Help with a complex regex

Hi guys, I am making progress with regex, but I still need help.

I am trying to make a special regex for my file parsor.

Basically, I would like to check if a line contain a dependency in this form, this is an example:

@ProgrammingTools-Main:Gcc>=14.2.0(Pass1,Lto)

Where the line can start with space before, the comparator can be >=,<=,<,>,= and it can have nothing after the version OR a parenthesis that contain a list of option separated by “,”.

I did this regex, but it does not work properly:

[\s]+@[A-Za-z0-9-]+:[A-Za-z0-9-]+(>=|<=|=|>|<)[A-Za-z0-9.-]+([(][A-Za-z-0-9-,]*[)])?

I tried with different text at this website: https://regexr.com/

@ProgrammingTools-Main:Gcc>=14.2.0
	@ProgrammingTools-Main:Gcc>=14.2.0(Pass1,Pass2,Pass3,Lto)
		@ProgrammingTools-Main:Gcc>=14.2.0Pass1,Pass2,Pass3)

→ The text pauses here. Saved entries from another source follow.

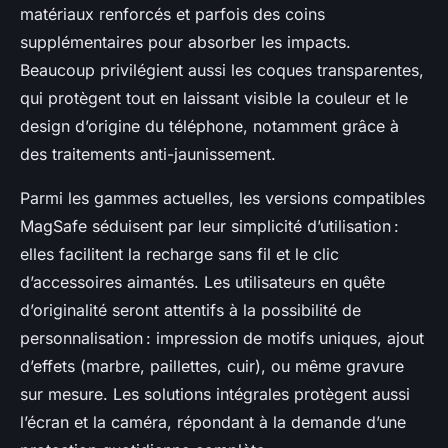
matériaux renforcés et parfois des coins
supplémentaires pour absorber les impacts.
Beaucoup privilégient aussi les coques transparentes,
qui protègent tout en laissant visible la couleur et le
design d’origine du téléphone, notamment grâce à
des traitements anti-jaunissement.
Parmi les gammes actuelles, les versions compatibles
MagSafe séduisent par leur simplicité d’utilisation :
elles facilitent la recharge sans fil et le clic
d’accessoires aimantés. Les utilisateurs en quête
d’originalité seront attentifs à la possibilité de
personnalisation : impression de motifs uniques, ajout
d’effets (marbre, paillettes, cuir), ou même gravure
sur mesure. Les solutions intégrales protègent aussi
l’écran et la caméra, répondant à la demande d’une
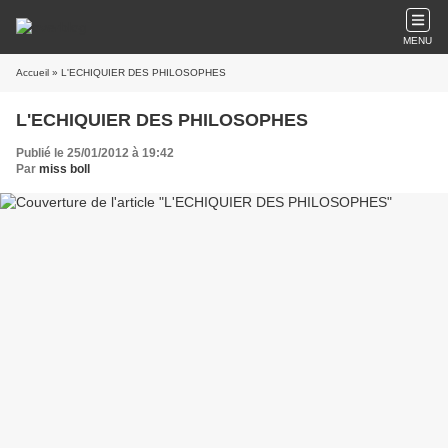
MENU
Accueil
» L'ECHIQUIER DES PHILOSOPHES
L'ECHIQUIER DES PHILOSOPHES
Publié le 25/01/2012 à 19:42
Par
miss boll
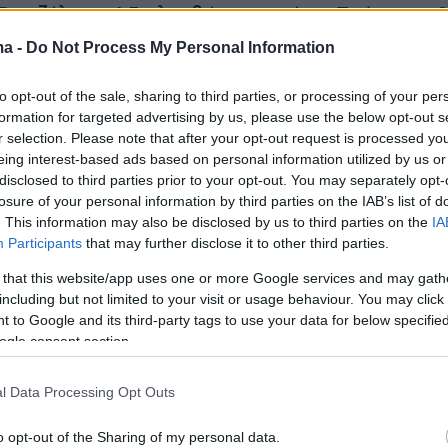
ενιζέλος», 1,5 χλμ. βόρεια από τα Σπάτα και 
κά της Αθήνας.
ma -
Do Not Process My Personal Information
to opt-out of the sale, sharing to third parties, or processing of your per
formation for targeted advertising by us, please use the below opt-out s
α παραλειφθεί ότι η Ελλάδα είναι η πρώτη χώρ
r selection. Please note that after your opt-out request is processed y
 και στην ευρύτερη περιοχή της
eing interest-based ads based on personal information utilized by us or
κής Ευρώπης που αποκτά Data Center Region
disclosed to third parties prior to your opt-out. You may separately opt-
losure of your personal information by third parties on the IAB’s list of
ια ένα σύμπλεγμα τριών εγκαταστάσεων Data
. This information may also be disclosed by us to third parties on the
IA
ώ παράλληλα η χώρα μας είναι παρούσα στην 4
Participants
that may further disclose it to other third parties.
Επανάσταση. Η επένδυση αυτή συμβάλλει,
 that this website/app uses one or more Google services and may gath
την ενίσχυση του γεωστρατηγικού ρόλου της
including but not limited to your visit or usage behaviour. You may click 
ρύτερη περιοχή, κάτι που είναι αναγκαίο ειδι
 to Google and its third-party tags to use your data for below specifi
ogle consent section.
αυτή.
l Data Processing Opt Outs
υμε στη σημερινή υλοποίηση αυτής της
ένδυσης είχαν προηγηθεί συναντήσεις του
o opt-out of the Sharing of my personal data.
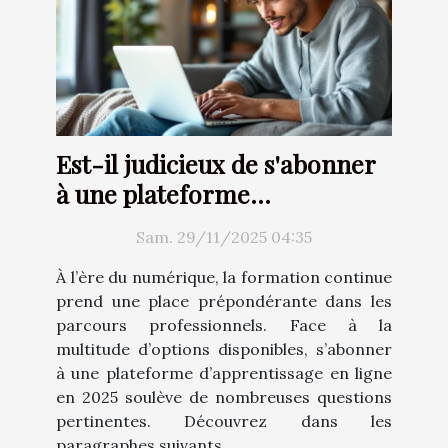
Est-il judicieux de s'abonner
à une plateforme
d'apprentissage en ligne en
Sam. 29/11/2025 04:35
2025 ?
À l’ère du numérique, la formation continue
prend une place prépondérante dans les
parcours professionnels. Face à la
multitude d’options disponibles, s’abonner
à une plateforme d’apprentissage en ligne
en 2025 soulève de nombreuses questions
pertinentes. Découvrez dans les
paragraphes suivants...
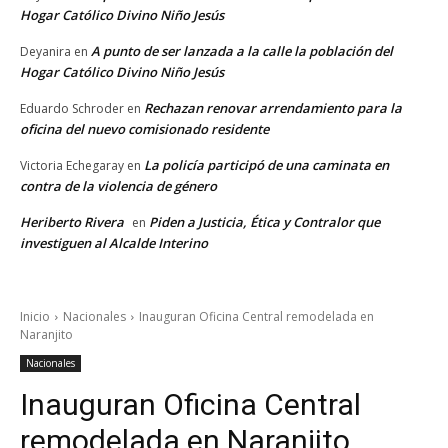
Hogar Católico Divino Niño Jesús
A punto de ser lanzada a la calle la población del
Deyanira
en
Hogar Católico Divino Niño Jesús
Rechazan renovar arrendamiento para la
Eduardo Schroder
en
oficina del nuevo comisionado residente
La policía participó de una caminata en
Victoria Echegaray
en
contra de la violencia de género
Heriberto Rivera
Piden a Justicia, Ética y Contralor que
en
investiguen al Alcalde Interino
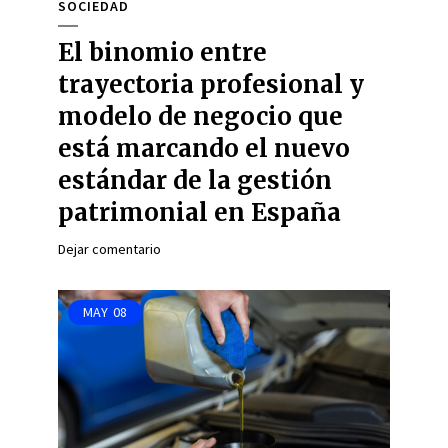
SOCIEDAD
El binomio entre
trayectoria profesional y
modelo de negocio que
está marcando el nuevo
estándar de la gestión
patrimonial en España
Dejar comentario
MAY
08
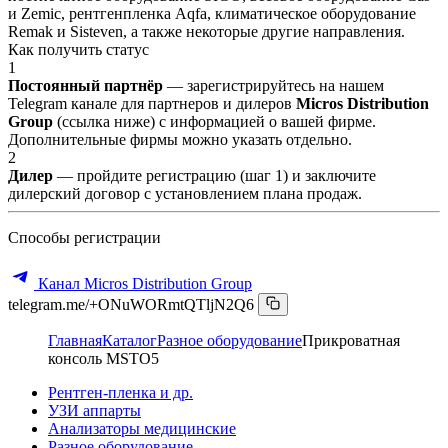
и Zemic, рентгенпленка Aqfa, климатическое оборудование
Remak и Sisteven, а также некоторые другие направления.
Как получить статус
1
Постоянный партнёр
— зарегистрируйтесь на нашем
Telegram канале для партнеров и дилеров
Micros Distribution
Group
(ссылка ниже) с информацией о вашей фирме.
Дополнительные фирмы можно указать отдельно.
2
Дилер
— пройдите регистрацию (шаг 1) и заключите
дилерский договор с установлением плана продаж.
Способы регистрации
Канал Micros Distribution Group
telegram.me/+ONuWORmtQTljN2Q6
Главная
Каталог
Разное оборудование
Прикроватная
консоль MSTO5
Рентген-пленка и др.
УЗИ аппарты
Анализаторы медицинские
Разное оборудование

Basically line 1 and 2 should match

str = <<-HEREDOC
  @ProgrammingTools-Main:Gcc>=14.2.0
      @ProgrammingTools-Main:Gcc>=14.2.0(Pass1,Pass2,Pass3,Lto)
          @ProgrammingTools-Main:Gcc>=14.2.0(Pass1,Pass2,Pass3)
  HEREDOC
 
pattern = /^[\s]+(@[\w\-]+):([\w\-]+)(>=|<=|=|>|<)([\w.\-]+)(?:\(([\w,\-]*)\))?/im
 
str.scan(pattern) do |match|
  pp match
end
1 Like

Thanks a lot for your help! Just 2 questions.

First: is it normal when I copy this regex to the regex website, it don’t work ?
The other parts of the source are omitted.